What you need to do
The word "nous" occurs in some lines of the listing. Copy those lines.

Data for this exercise
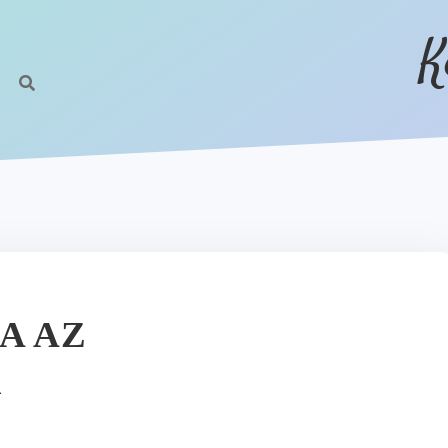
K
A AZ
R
...
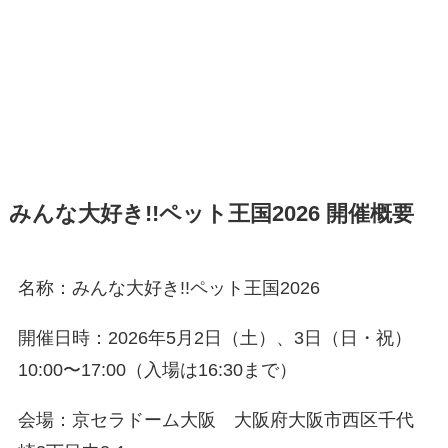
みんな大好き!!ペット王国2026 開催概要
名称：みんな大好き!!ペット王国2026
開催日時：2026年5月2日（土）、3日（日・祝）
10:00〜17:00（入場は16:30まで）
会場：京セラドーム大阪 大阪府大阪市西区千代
...
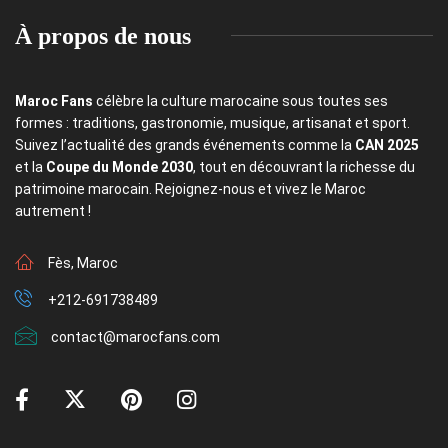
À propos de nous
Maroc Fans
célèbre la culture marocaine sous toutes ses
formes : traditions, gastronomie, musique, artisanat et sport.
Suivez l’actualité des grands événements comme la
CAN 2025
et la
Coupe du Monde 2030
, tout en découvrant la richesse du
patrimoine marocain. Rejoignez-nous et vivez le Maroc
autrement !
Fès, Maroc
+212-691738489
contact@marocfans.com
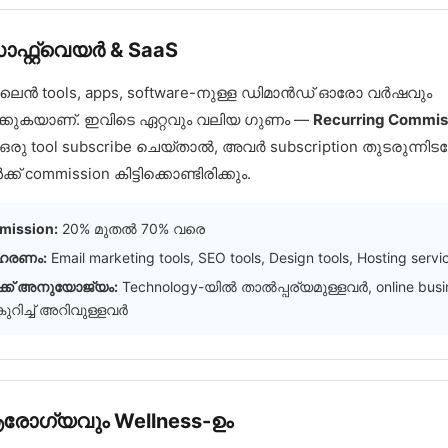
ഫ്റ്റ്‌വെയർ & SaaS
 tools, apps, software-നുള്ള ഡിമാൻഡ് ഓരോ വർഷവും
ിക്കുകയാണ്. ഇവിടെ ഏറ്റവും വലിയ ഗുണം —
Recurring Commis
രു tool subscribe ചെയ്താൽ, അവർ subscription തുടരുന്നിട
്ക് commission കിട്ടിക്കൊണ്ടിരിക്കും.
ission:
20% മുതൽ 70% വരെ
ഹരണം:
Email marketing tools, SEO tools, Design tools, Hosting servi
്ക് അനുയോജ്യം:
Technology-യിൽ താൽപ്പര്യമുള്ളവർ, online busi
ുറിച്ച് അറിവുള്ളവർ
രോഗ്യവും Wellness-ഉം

Exercise result
À propos de nous
patrimoine marocain. Rejoignez-nous et vivez le Maroc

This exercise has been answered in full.